Paul McCarty of OpenSourceMalware noted: “All these skills share the same command-and-control infrastructure and use social engineering to convince users to execute malicious commands, which then steal crypto assets.” The cryptocurrency focus makes economic sense—high-value targets, irreversible theft, and an audience likely to have significant crypto holdings.
Why AI Agent Marketplaces Are Vulnerable
This attack exposes a fundamental design problem with AI agent marketplaces that are open by default. ClawHub requires only a GitHub account at least one week old to publish skills. There’s no pre-publication security review. No reputation system. No vetting of maintainers. When you combine minimal barriers to entry with AI agents that have system-level permissions, you create an ideal supply chain attack surface.
Security researcher Simon Willison coined the term “lethal trifecta” to describe OpenClaw’s vulnerability: AI agents with access to private data, exposure to untrusted content, and external communication capabilities. When malicious skills install, they inherit the agent’s broad permissions—email access, filesystem operations, shell execution. VirusTotal’s analysis using Code Insight (powered by Gemini 3 Flash) identified hundreds of malicious skills by analyzing the English-language instructions and flagging suspicious patterns like external code downloads and obfuscated scripts.
The ClawHub compromise fits a broader 2026 trend. Gartner predicts 40% of enterprise applications will embed AI agents by year’s end, up from less than 5% in 2025. Barracuda Security’s November 2025 report identified 43 different agent framework components with embedded supply chain vulnerabilities. And 65% of large companies now cite third-party and supply chain risks as their primary cyber resilience concern, up from 54% the previous year. The federal government issued a Request for Information on AI agent security in January 2026, signaling regulatory attention.
What Developers Should Do
If you’re running OpenClaw or similar AI agents, take immediate action. Block egress to 91.92.242.30 at the network level. Audit your installed skills for packages by users zaycv, Ddoy233, and hightower6eu. Search for clawhub and clawdhub1 typosquatting packages. Remove anything suspicious immediately.

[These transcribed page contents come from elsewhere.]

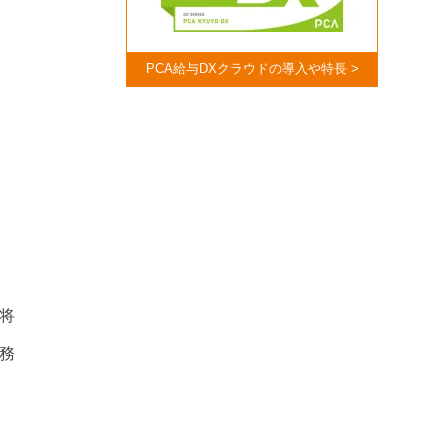
PCA給与DXクラウドの導入や特長 >
将
務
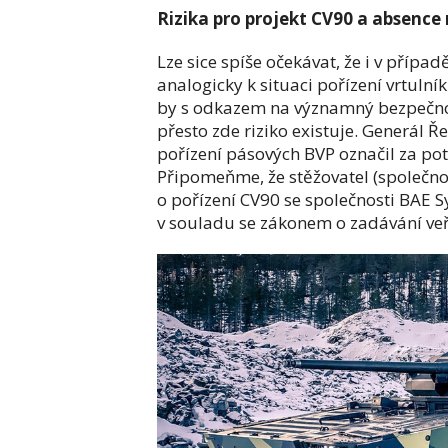
Rizika pro projekt CV90 a absence
Lze sice spíše očekávat, že i v pří
analogicky k situaci pořízení vrtulní
by s odkazem na významný bezpečnos
přesto zde riziko existuje. Generál Ř
pořízení pásových BVP označil za po
Připomeňme, že stěžovatel (společno
o pořízení CV90 se společnosti BAE
v souladu se zákonem o zadávání veř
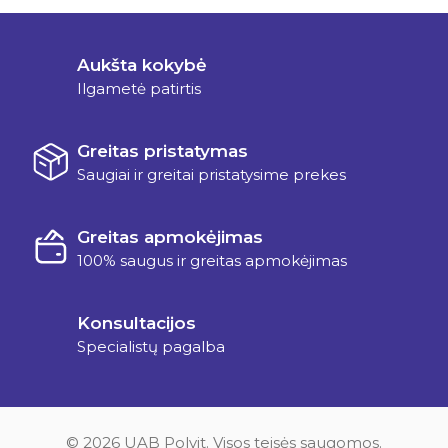
Aukšta kokybė
Ilgametė patirtis
Greitas pristatymas
Saugiai ir greitai pristatysime prekes
Greitas apmokėjimas
100% saugus ir greitas apmokėjimas
Konsultacijos
Specialistų pagalba
© 2026 UAB Polvit. Visos teisės saugomos.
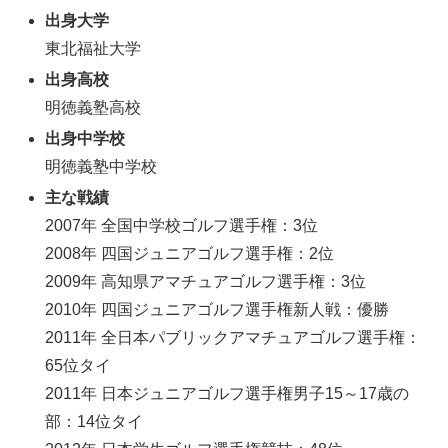
出身大学
東北福祉大学
出身高校
明徳義塾高校
出身中学校
明徳義塾中学校
主な戦績
2007年 全国中学校ゴルフ選手権：3位
2008年 四国ジュニアゴルフ選手権：2位
2009年 高知県アマチュアゴルフ選手権：3位
2010年 四国ジュニアゴルフ選手権新人戦：優勝
2011年 全日本パブリックアマチュアゴルフ選手権：
65位タイ
2011年 日本ジュニアゴルフ選手権男子15～17歳の
部：14位タイ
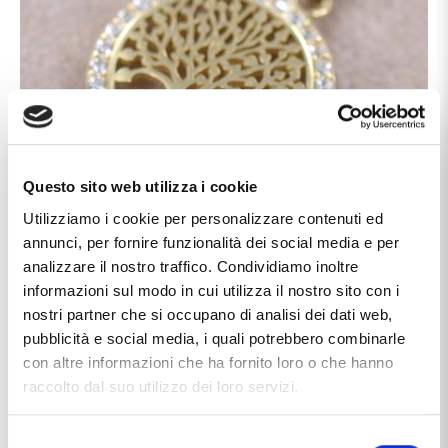
Questo sito web utilizza i cookie
Utilizziamo i cookie per personalizzare contenuti ed
annunci, per fornire funzionalità dei social media e per
analizzare il nostro traffico. Condividiamo inoltre
informazioni sul modo in cui utilizza il nostro sito con i
Caratteristiche
nostri partner che si occupano di analisi dei dati web,
pubblicità e social media, i quali potrebbero combinarle
Chiusura
moschettone
con altre informazioni che ha fornito loro o che hanno
raccolto dal suo utilizzo dei loro servizi.
Marca
Cappagli Gioielli
Materiale
oro 9kt
Selezione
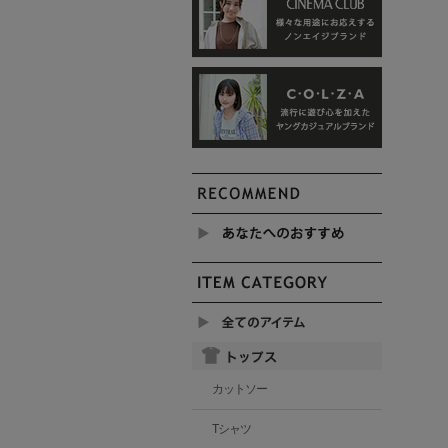
カットソー
Tシャツ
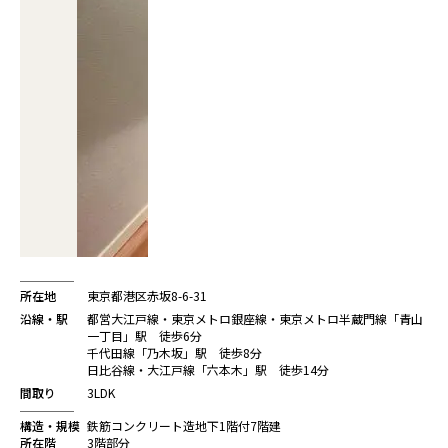
所在地
東京都港区赤坂8-6-31
沿線・駅
都営大江戸線・東京メトロ銀座線・東京メトロ半蔵門線「青山
一丁目」駅 徒歩6分
千代田線「乃木坂」駅 徒歩8分
日比谷線・大江戸線「六本木」駅 徒歩14分
間取り
3LDK
構造・規模
鉄筋コンクリート造地下1階付7階建
所在階
3階部分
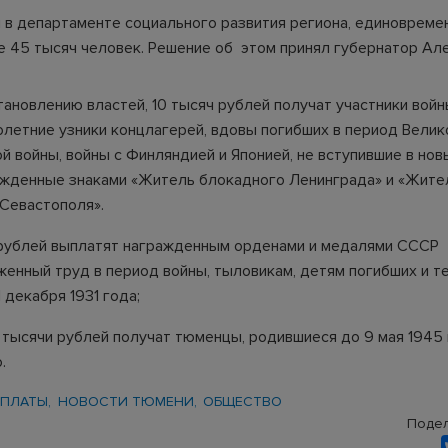
 в департаменте социального развития региона, единоврем
е 45 тысяч человек. Решение об этом принял губернатор Ал
тановлению властей, 10 тысяч рублей получат участники вой
летние узники концлагерей, вдовы погибших в период Велик
 войны, войны с Финляндией и Японией, не вступившие в нов
ажденные знаками «Житель блокадного Ленинграда» и «Жите
Севастополя».
рублей выплатят награжденным орденами и медалями СССР
женный труд в период войны, тыловикам, детям погибших и те
 декабря 1931 года;
2 тысячи рублей получат тюменцы, родившиеся до 9 мая 1945
.
ПЛАТЫ
НОВОСТИ ТЮМЕНИ
ОБЩЕСТВО
Подел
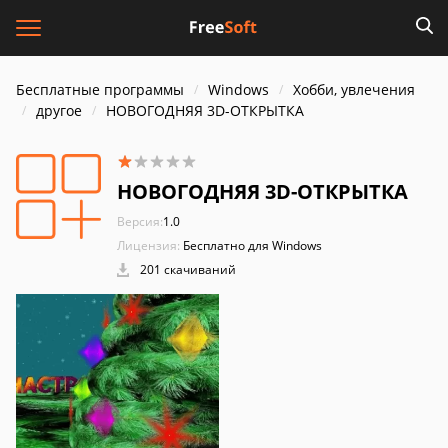
Бесплатные программы
Windows
Хобби, увлечения
другое
НОВОГОДНЯЯ 3D-ОТКРЫТКА
НОВОГОДНЯЯ 3D-ОТКРЫТКА
Версия:
1.0
Лицензия:
Бесплатно для Windows
201 скачиваний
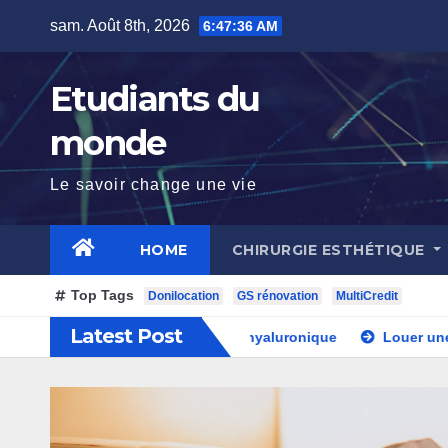
Skip
sam. Août 8th, 2026
6:47:37 AM
to
content
Etudiants du
monde
Le savoir change une vie
HOME
CHIRURGIE ESTHÉTIQUE
Top Tags
Donilocation
GS rénovation
MultiCredit
Latest Post
ats des injections d’acide hyaluronique
Louer une auto Lo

Going forward, treat AI agent skills with the same suspicion you’d treat browser extensions or package manager dependencies. Verify publishers before installing. Read prerequisites sections with extreme skepticism—if a skill asks you to download and execute external code, that’s a red flag. Sandbox skill execution. Avoid cryptocurrency-themed tools from new or unknown publishers, especially in the current threat environment.
New security tools are emerging for this threat landscape. Snyk released AI-BOM to inventory AI agent dependencies across codebases. The mcp-scan tool detects malicious Model Context Protocol servers via prompt injection patterns. VirusTotal’s Code Insight now analyzes skill packages using LLMs to identify suspicious behavior patterns that traditional static analysis misses.
The Bigger Picture
OpenClaw creator Peter Steinberger implemented a reporting feature allowing users to flag malicious skills, with auto-hiding after three unique reports. But reactive moderation doesn’t solve the systemic issue: AI agent marketplaces that prioritize openness over security create supply chain vulnerabilities by design. The “one week GitHub account” restriction is laughably insufficient. Traditional AppSec tools that can’t parse English documentation are playing catch-up to threats that hide in plain sight.
This isn’t the last supply chain attack we’ll see against AI agent ecosystems. As Menlo Security warned in their 2026 predictions, “AI agents are the new insider threat.” When agents have system-level permissions, access to sensitive data, and install untrusted code from open marketplaces, attacks like ClawHavoc become inevitable—not exceptional.